My next bit of evidence was to do tracking. I charted how I felt for a month, and which neuro things were affected. I got some liquid ionic potassium, a bunch of avocados and sweet potatoes. (Which are quite high in K+.) The first day tracking, it was my second day of a bad migraine. That migraine caused me felt so sick with vertigo, nausea, my eyes were affected and my whole body ached as if I had the flu.  I saw a post on Susan's face book group. Someone posted the question "how much potassium do you take to fight migraines?" I could not believe this possibility even existed! I immediately ate a whole avocado (abt 975mg) and took 99mg of ionic potassium. Within 10 minutes I could feel my migraine stopping better and faster than any migraine med I'd ever tried! Twice more the symptoms started back up, so twice more I took 99 mg of potassium and ate potassium rich foods. The next morning after I woke up and stretched, my fingers and legs had twice the strength of the day before. Over the next month of testing, going by my feeling of symptoms, I found I averaged 500-600mg of liquid ionic K+, plus an avocado daily (raw, nothing on it, abt 975mg K+), and my neuro stuff stayed away. I could feel stuff start to flare 3-4 times a day, every day. But the symptoms always stopped within minutes of taking the K+. (A recent lab showed I was not taking too much K+, but rather I was finally getting balanced.)

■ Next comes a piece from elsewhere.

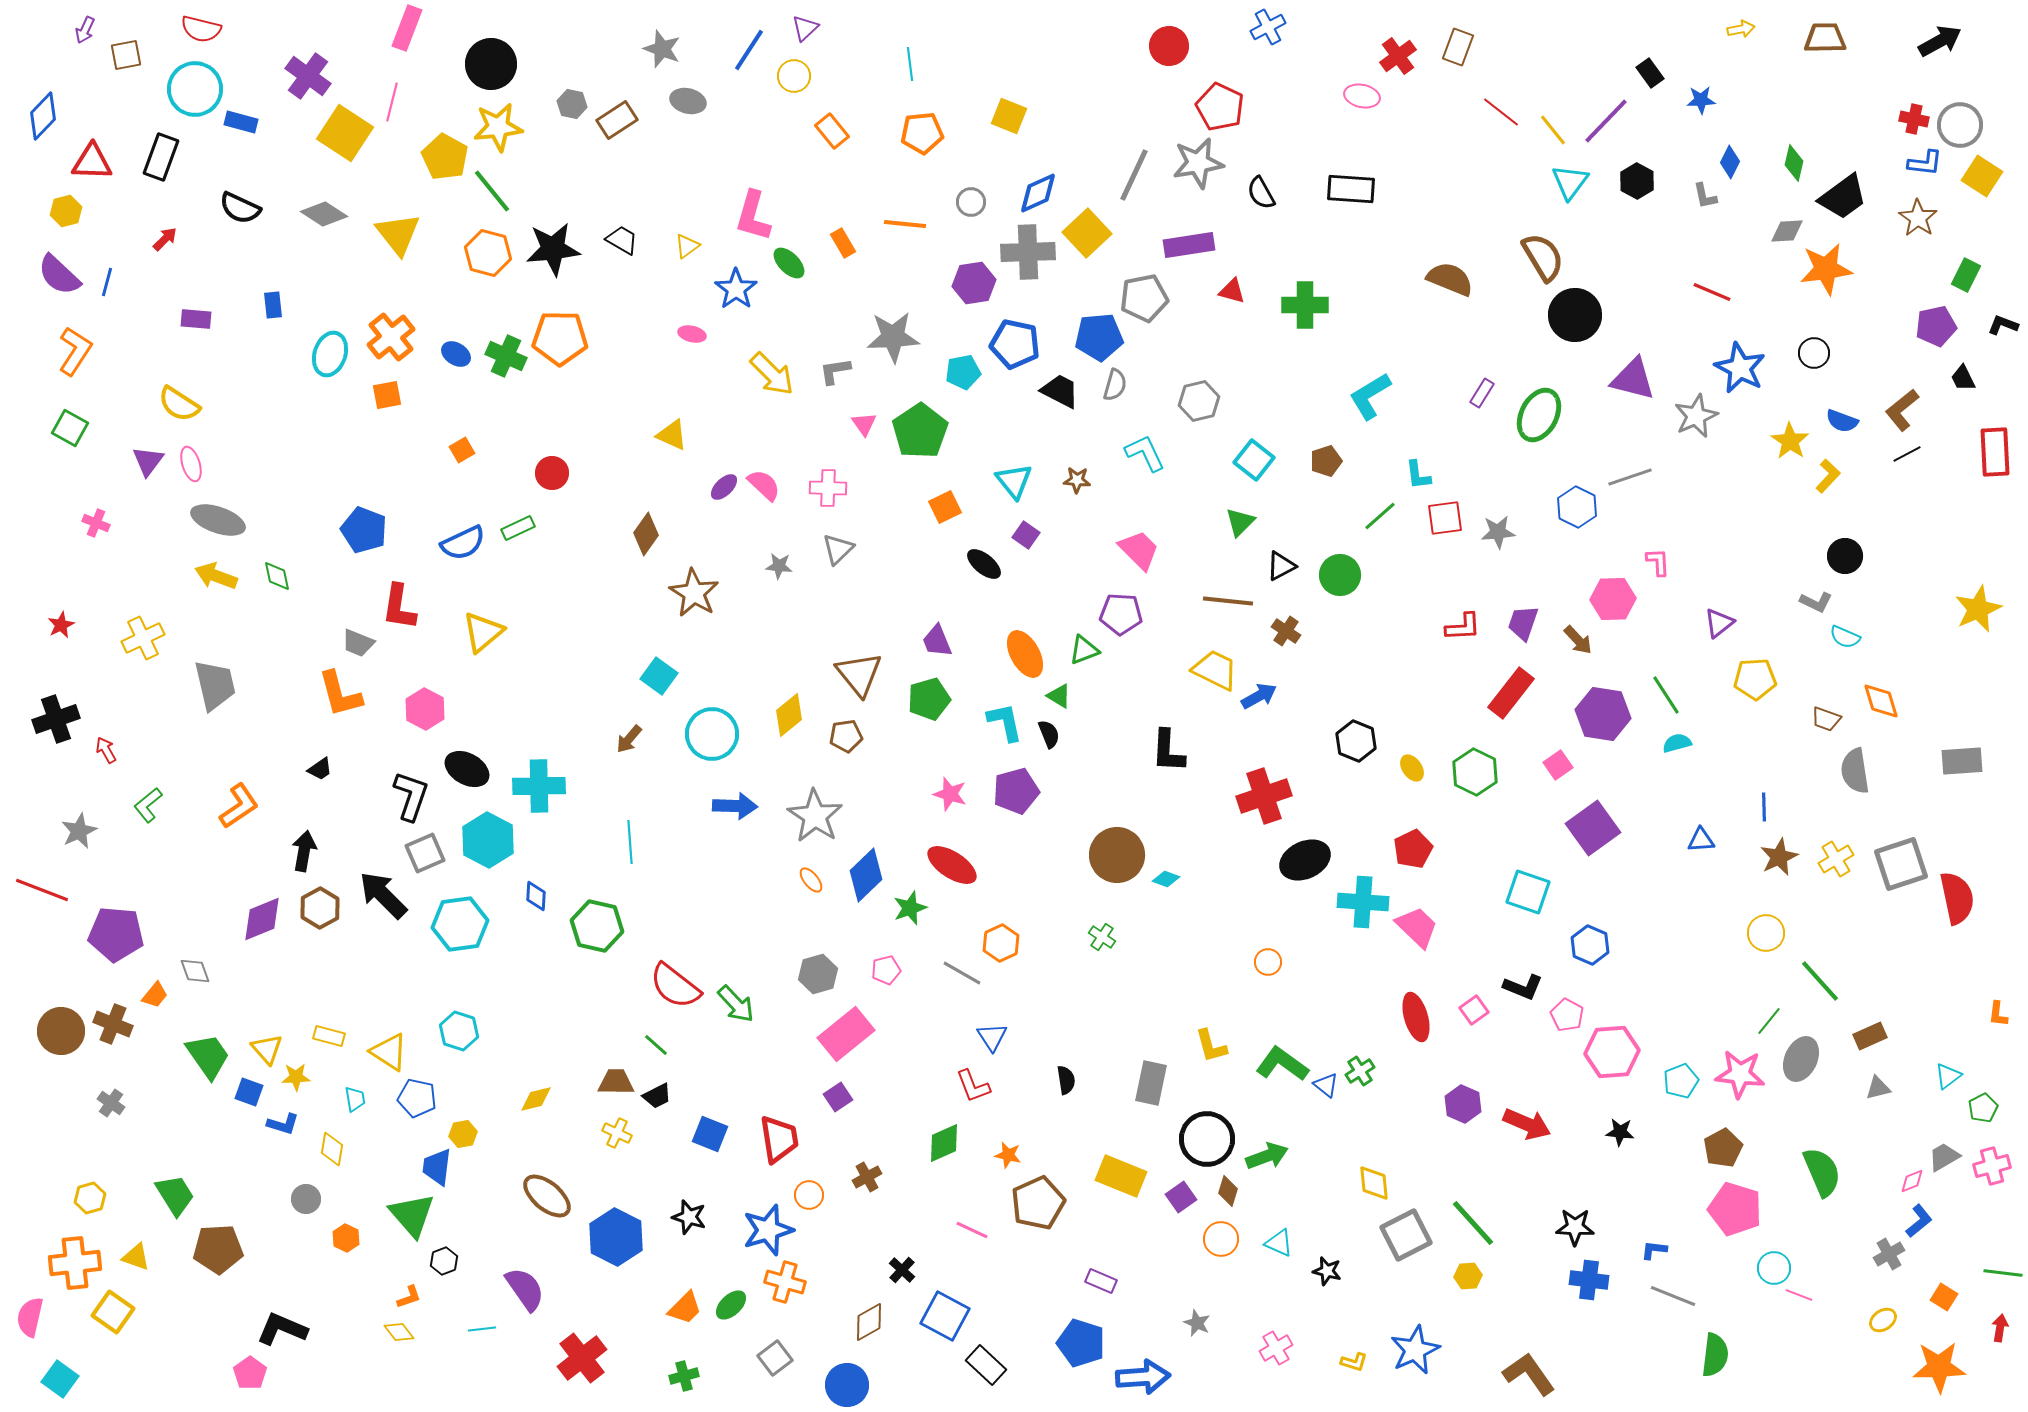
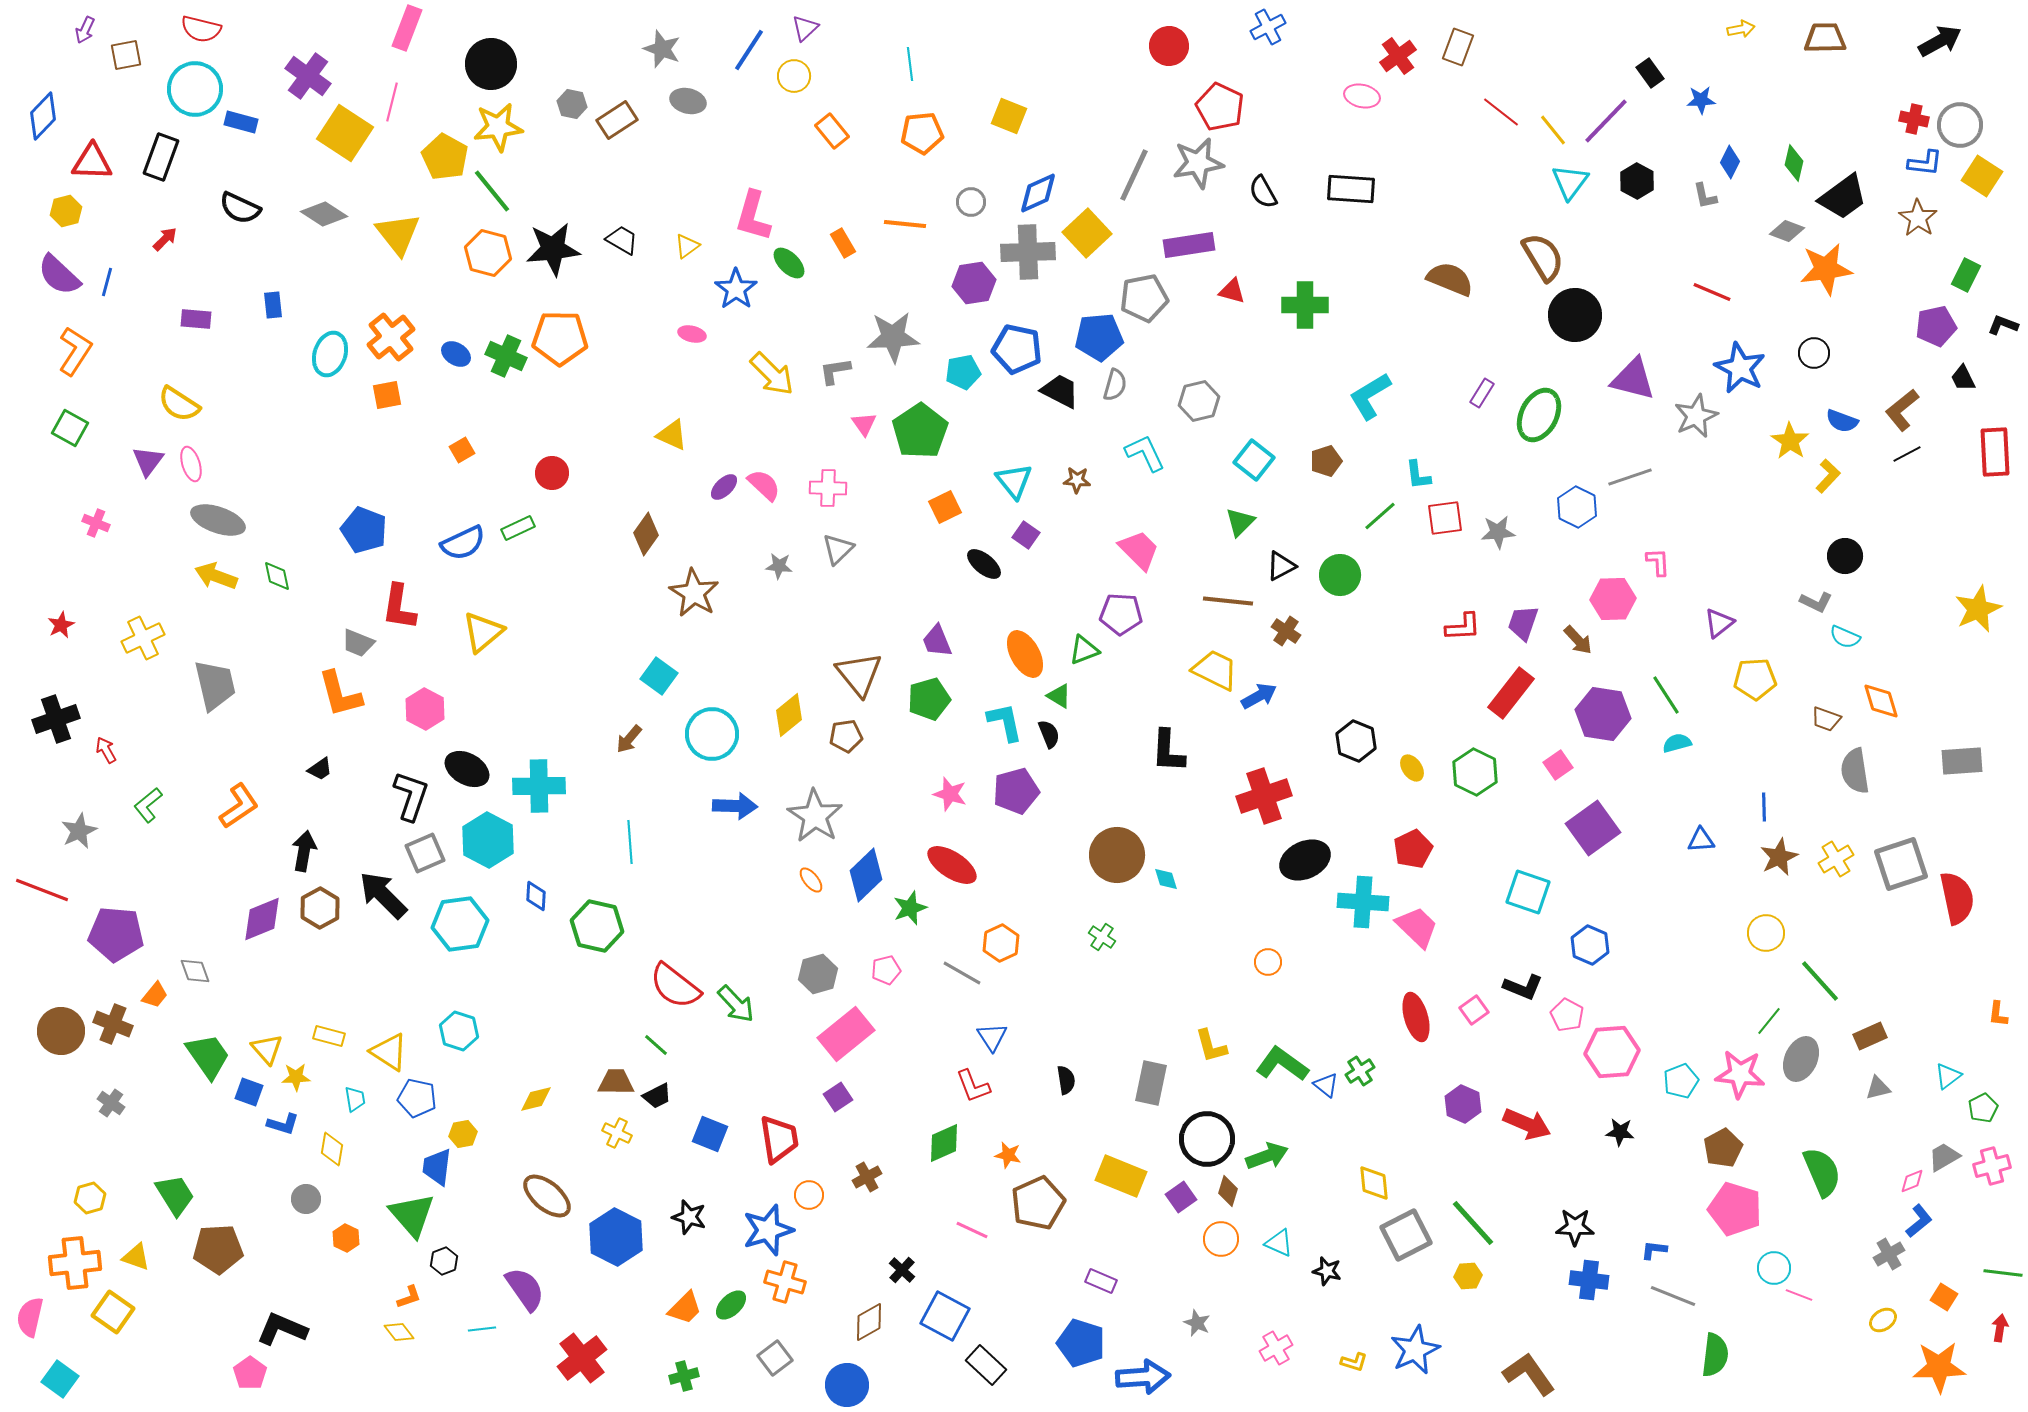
black semicircle at (1261, 193): moved 2 px right, 1 px up
gray diamond at (1787, 231): rotated 24 degrees clockwise
blue pentagon at (1015, 344): moved 2 px right, 5 px down
cyan diamond at (1166, 879): rotated 52 degrees clockwise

Most of my life I've had severe allergies to many things. Since I was a teenager, if I tried to stop Allegra for more than 2 weeks I got a respiratory infection. I found that the two meds I took lowered K+ levels. I had just spoken to my doctor about stopping them because they didn't seem to be working anymore. He agreed it was safe to stop, so I did. I've also had severe vitamin deficiencies since I was young. I've been taking 10,000 IU of vitamin D3 daily but could not get above 25! I got several labs over the last 4 years to make sure I wasn't taking too much D.  I just kept showing up deficient in D as well as several other vitamins and minerals. I saw a gastro doctor who specialized in nutrition. She said my vitamin issues were much more than being celiac. Especially because I never cheated, and it's been over 5 years of no gluten in my system. She apologized for not being able to find the source of the absorption problem.

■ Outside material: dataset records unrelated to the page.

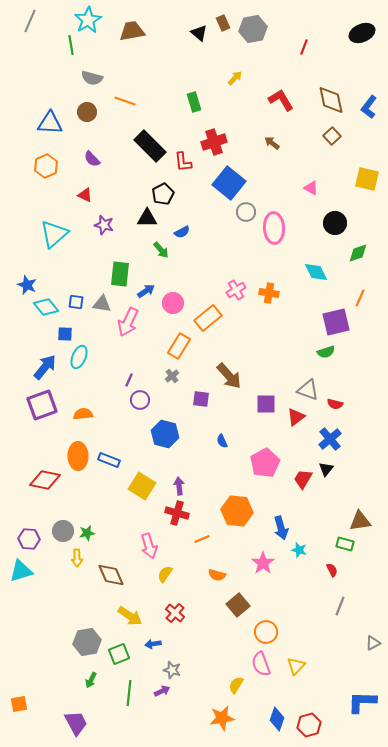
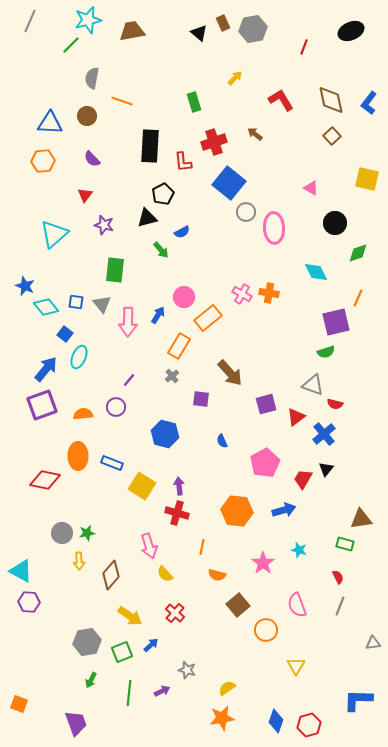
cyan star at (88, 20): rotated 16 degrees clockwise
black ellipse at (362, 33): moved 11 px left, 2 px up
green line at (71, 45): rotated 54 degrees clockwise
gray semicircle at (92, 78): rotated 85 degrees clockwise
orange line at (125, 101): moved 3 px left
blue L-shape at (369, 107): moved 4 px up
brown circle at (87, 112): moved 4 px down
brown arrow at (272, 143): moved 17 px left, 9 px up
black rectangle at (150, 146): rotated 48 degrees clockwise
orange hexagon at (46, 166): moved 3 px left, 5 px up; rotated 20 degrees clockwise
red triangle at (85, 195): rotated 42 degrees clockwise
black triangle at (147, 218): rotated 15 degrees counterclockwise
green rectangle at (120, 274): moved 5 px left, 4 px up
blue star at (27, 285): moved 2 px left, 1 px down
pink cross at (236, 290): moved 6 px right, 4 px down; rotated 30 degrees counterclockwise
blue arrow at (146, 291): moved 12 px right, 24 px down; rotated 24 degrees counterclockwise
orange line at (360, 298): moved 2 px left
pink circle at (173, 303): moved 11 px right, 6 px up
gray triangle at (102, 304): rotated 42 degrees clockwise
pink arrow at (128, 322): rotated 24 degrees counterclockwise
blue square at (65, 334): rotated 35 degrees clockwise
blue arrow at (45, 367): moved 1 px right, 2 px down
brown arrow at (229, 376): moved 1 px right, 3 px up
purple line at (129, 380): rotated 16 degrees clockwise
gray triangle at (308, 390): moved 5 px right, 5 px up
purple circle at (140, 400): moved 24 px left, 7 px down
purple square at (266, 404): rotated 15 degrees counterclockwise
blue cross at (330, 439): moved 6 px left, 5 px up
blue rectangle at (109, 460): moved 3 px right, 3 px down
brown triangle at (360, 521): moved 1 px right, 2 px up
blue arrow at (281, 528): moved 3 px right, 18 px up; rotated 90 degrees counterclockwise
gray circle at (63, 531): moved 1 px left, 2 px down
purple hexagon at (29, 539): moved 63 px down
orange line at (202, 539): moved 8 px down; rotated 56 degrees counterclockwise
yellow arrow at (77, 558): moved 2 px right, 3 px down
red semicircle at (332, 570): moved 6 px right, 7 px down
cyan triangle at (21, 571): rotated 45 degrees clockwise
yellow semicircle at (165, 574): rotated 78 degrees counterclockwise
brown diamond at (111, 575): rotated 64 degrees clockwise
orange circle at (266, 632): moved 2 px up
gray triangle at (373, 643): rotated 21 degrees clockwise
blue arrow at (153, 644): moved 2 px left, 1 px down; rotated 147 degrees clockwise
green square at (119, 654): moved 3 px right, 2 px up
pink semicircle at (261, 664): moved 36 px right, 59 px up
yellow triangle at (296, 666): rotated 12 degrees counterclockwise
gray star at (172, 670): moved 15 px right
yellow semicircle at (236, 685): moved 9 px left, 3 px down; rotated 24 degrees clockwise
blue L-shape at (362, 702): moved 4 px left, 2 px up
orange square at (19, 704): rotated 30 degrees clockwise
blue diamond at (277, 719): moved 1 px left, 2 px down
purple trapezoid at (76, 723): rotated 8 degrees clockwise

I recently saw my neurologist. I showed my lab summary sheet. He was amazed at my drastic improvement in only one month, that I stayed so well for a month and I went a whole month without migraines, a record for me! He ordered a slew of labs. He wanted to double check I was staying in safe range for K+ and not going high. My K+ was normal, and for the first time ever all my labs showed normal range, no deficiencies except B12! I was only taking magnesium, D and K+ at the time of the lab. (No other meds or supplements, taken for one month.) So for now it is believed by my doctor and I that I do have this. I meet all the criteria for it. My doctor said if I continue for another 6 months like this, and/or my DNA rest shows mutations for it, then I will have an official diagnosis. I'm feeling better than I have in over 20 years! My muscle weakness is almost completely gone. My finger tips have feeling in them again so I can get back to learning to play the violin. Pollens that normally do me in are out with a vengeance but my body doesn't seem to notice. My neuro vision problems are gone. All my neuro stuff has stopped. All my health problems have stopped for a month and a half now. (Except I know I am still celiac and can't eat a few foods for the rest of my life, and I'm good with that.) I never expected to feel this great! I don't feel handicapped anymore. And I am ready for adventures!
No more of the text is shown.